St Francis Borgia Attending a Dying Penitent, 1795, oil on canvas

In 1794, Goya painted the “Casa De Locos (The Madhouse)”, a stone gaol where all manner of appalling acts are being witnessed.  It is thought that these works represented, at least in part, all of Goya’s disappointments with the world around him.

Casa De Locos (The Madhouse). 1794, oil on panel

Around 1794, Goya painted “Yard With Lunatics”.  “The work stands as a horrifying and imaginary vision of loneliness, fear and social alienation, a departure from the rather more superficial treatment of mental illness in the works of earlier artists such as Hogarth.” Wikipedia

From commissioned portraitist, Goya had made the remarkable transformation into an artist exploring his own bleak view of the world. He claimed the painting is based on something he witnessed in Zaragoza where a yard was filled with lunatics, and two of them were fighting completely naked while their warder beats them.

Yard With Lunatics, 1794, oil on tinplate

In his book “Goya”, written shortly after his near death experience on a highway near Broome, Western Australia, author Robert Hughes discusses the profound isolation that engulfed Goya as a result of his deafness.  “Any trauma makes you think of worse trauma.  It sets the mind worrying and fantasizing about what else might be in store, and whether you can bear it if it comes.”  And with Goya’s illness not being properly diagnosed, he had no idea if the illness was temporary or permanent and what impact it would have on his career.  And all this was exacerbated by his increasing deafness.
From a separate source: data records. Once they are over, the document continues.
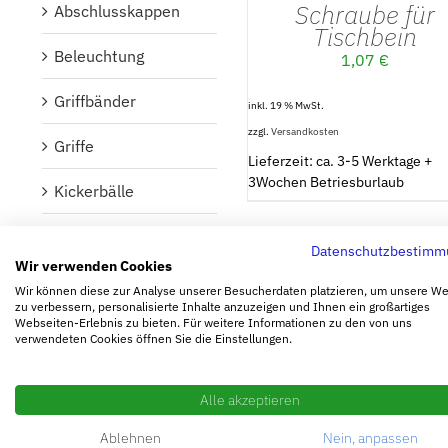
Schraube für
Abschlusskappen
Tischbein
Beleuchtung
1,07
€
Griffbänder
inkl. 19 % MwSt.
zzgl.
Versandkosten
Griffe
Lieferzeit: ca. 3-5 Werktage +
3Wochen Betriesburlaub
Kickerbälle
Kickerfiguren
Datenschutzbestimm
Wir verwenden Cookies
Kickerstangen
Wir können diese zur Analyse unserer Besucherdaten platzieren, um unsere W
zu verbessern, personalisierte Inhalte anzuzeigen und Ihnen ein großartiges
Webseiten-Erlebnis zu bieten. Für weitere Informationen zu den von uns
Lager und Scheiben
verwendeten Cookies öffnen Sie die Einstellungen.
Puffer
IN DEN WARENKORB
/
DETAILS
Alle akzeptieren
Schmiermittel
Ablehnen
Nein, anpassen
Self Portrait, c.1815, oil on canvas

Hughes tells us that the eighteenth century was the heyday of the prison as isolator, long before the concept of prison as a reformatory was to creep into minds of European governments.  Whilst madhouses were even worse because no one had any idea of how to treat the mad, so they were simply dumping grounds for the psychotic, the deranged and the wayward.  No doubt, this fed into Goya’s exploration of the dark side of human existence.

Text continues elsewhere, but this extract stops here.